Returning to the body, preparing together. This is enacted through breath and bodywork shared by project contributors. By undertaking this work in this way, alongside visits with the land, we are redetermining the parameters of what is required to do this kind of work and opening up necessary space for building long-term relationships through modes that are specifically relevant to the project itself.

Respondents

Expanding the process and dialogue around Hair Prints, Tanya invited artists Camille Georgeson-Usher, Jennifer Van de Pol, and Duane Linklater and curator Toby Lawrence to participate as respondents. Alongside Ivanie Aubin-Malo and Mina Linklater, the group spent time in shared preparatory activities throughout Tanya’s residency.

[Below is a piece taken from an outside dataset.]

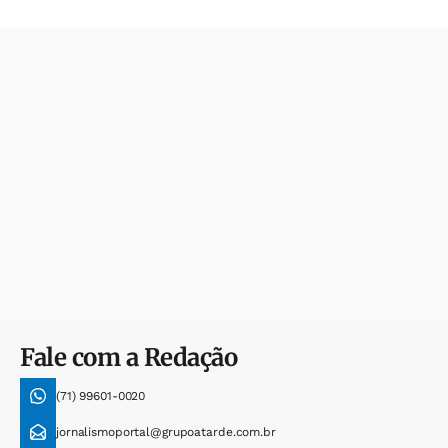
Fale com a Redação
(71) 99601-0020
jornalismoportal@grupoatarde.com.br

Responses will be gradually installed in the gallery, as they are completed.

 

Hair Prints is presented as part of the 2023 series Wayfinders, the ones we breathe with.

Curated by Toby Lawrence

 

Generously supported by

 

Banner images: Tanya Lukin Linklater, Hair Prints (rehearsal documentation), 2023. With Ivanie Aubin-Malo at Open Space. Photos: Toby Lawrence (1) and Miles Giesbrecht (2 & 3). Jennifer Van de Pol and Toby Lawrence, Hair Prints Response and At the Ocean Shore, installation view, Open Space, Victoria, BC, 2023. Photo: Toby Lawrence (4).

Artists & Contributors

  • Tanya Lukin Linklater's performances, works for camera, installations, and writings cite Indigenous dance and visual art lineages, our structures of sustenance, and weather as an organizing force. She undertakes embodied inquiry and rehearsal in relation to scores and ancestral belongings in museums and elsewhere alongside dance artists, composers, and poets. Through collaboration, her work reckons with histories that affect Indigenous peoples’ lived experiences, (home)lands, and ideas. She continues to write in relation to what she has come to call felt structures.

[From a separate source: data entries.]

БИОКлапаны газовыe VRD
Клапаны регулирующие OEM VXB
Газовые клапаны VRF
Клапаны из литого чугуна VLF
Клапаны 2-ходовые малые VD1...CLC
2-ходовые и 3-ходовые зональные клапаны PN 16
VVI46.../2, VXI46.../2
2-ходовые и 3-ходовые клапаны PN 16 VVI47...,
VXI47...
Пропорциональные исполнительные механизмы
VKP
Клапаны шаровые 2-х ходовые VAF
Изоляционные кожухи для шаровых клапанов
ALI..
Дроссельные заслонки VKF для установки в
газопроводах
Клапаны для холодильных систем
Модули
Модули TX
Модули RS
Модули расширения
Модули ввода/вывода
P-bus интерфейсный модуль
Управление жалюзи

    Her forthcoming and recent exhibitions include the 14th Gwangju Biennale, South Korea; Aichi Triennale, Japan; Art Gallery of Alberta, Edmonton; Art Gallery of Ontario, Toronto; Catriona Jeffries, Vancouver; Chicago Architecture Biennial; Contemporary Art Gallery, Vancouver; Crystal Bridges Museum of American Art, Bentonville; Heard Museum, Phoenix; Jan Kaps, Cologne; La Biennale de Montréal; National Gallery of Canada, Ottawa; Oakville Galleries, Ontario; New Museum Triennial, New York; Remai Modern, Saskatoon; San Francisco Museum of Modern Art; Toronto Biennial of Art; and Winnipeg Art Gallery.

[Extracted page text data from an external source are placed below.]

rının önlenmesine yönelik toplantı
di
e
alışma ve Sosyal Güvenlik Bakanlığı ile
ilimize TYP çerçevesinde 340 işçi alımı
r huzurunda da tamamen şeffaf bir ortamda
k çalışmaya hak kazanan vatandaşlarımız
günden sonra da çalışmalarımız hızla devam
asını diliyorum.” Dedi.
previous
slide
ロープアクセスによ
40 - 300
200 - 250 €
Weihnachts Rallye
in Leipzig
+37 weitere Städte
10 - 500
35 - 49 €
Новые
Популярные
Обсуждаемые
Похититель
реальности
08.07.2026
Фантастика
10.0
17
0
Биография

    Tanya Lukin Linklater is represented by Catriona Jeffries, Vancouver. She is the recipient of the Wexner Center for the Arts Artist Residency Award and The Herb Alpert Award in the Arts. Slow Scrape, her first collection of poetry, was published by The Centre for Expanded Poetics and Anteism, Montréal (2020) with a second edition published by Talonbooks, Vancouver (2022). Her Sugpiaq homelands, Afognak and Port Lions, are in southwestern Alaska, and she lives and works in Nbisiing Anishinaabeg aki in Ontario.

    Photo: Liz Lott


  • Wolastoq and Quebecois dancer, choreographer and curator, Ivanie Aubin-Malo invests herself in projects that reflect on ecology and human ethics regarding our environment. She has also danced Fancy Shawl, a powwow style since 2015, connecting with the spirit of transformation and celebrating women’s audacity. Her artistic research as a creator aims to shed light on the beauty of the Wolastoqey language and its relation to the land and the body. Aubin-Malo additionally contributes to connecting Indigenous movement-based artists in order to break isolation, cultivate inspiration, facilitate knowledge sharing, and encourage certain experimental collaborations. With this intention, she has helped spark recurring events in and around Montreal/Tio’tia:ke/Mooniyang: MAQAHATINE (Tangente and l’Agora de la danse, 2020-2022, Tangente 2023-2025); OHAKWARONT (CCOV, 2022-) and Nikak Tagocniok (Théâtre Gilles-Vigneault, 2023-). As a dancer, she regularly collaborates with Tanya Lukin Linklater and worked with k.g Guttman, Andreane Leclerc, Corpuscule Danse, Lara Kramer and Alexandre Morin, amongst others. Alongside Natasha Kanapé-Fontaine, she is currently co-creating a performance on wolastoqiyik and Innuat giants and oral stories. Recently based in L’Islet (QC), she plans to open a Wolastoqey Cultural Center where culture can be celebrated and revitalized in the area while connecting with others.

    Photo: Julie Artacho

  • Jennifer Van de Pol is an interdisciplinary artist and Iyengar Yoga teacher based in Victoria, BC, on the traditional lands of the Lekwungen peoples. She holds an MFA in Interdisciplinary Arts from Goddard College, Vermont, and a BFA in Media Arts from Emily Carr University. Jennifer's artistic and Yoga practices are interwoven and in constant conversation. She is honoured to explore Yoga with co-learners in many communities - currently with Songhees Nation, the University of Victoria, and through her website.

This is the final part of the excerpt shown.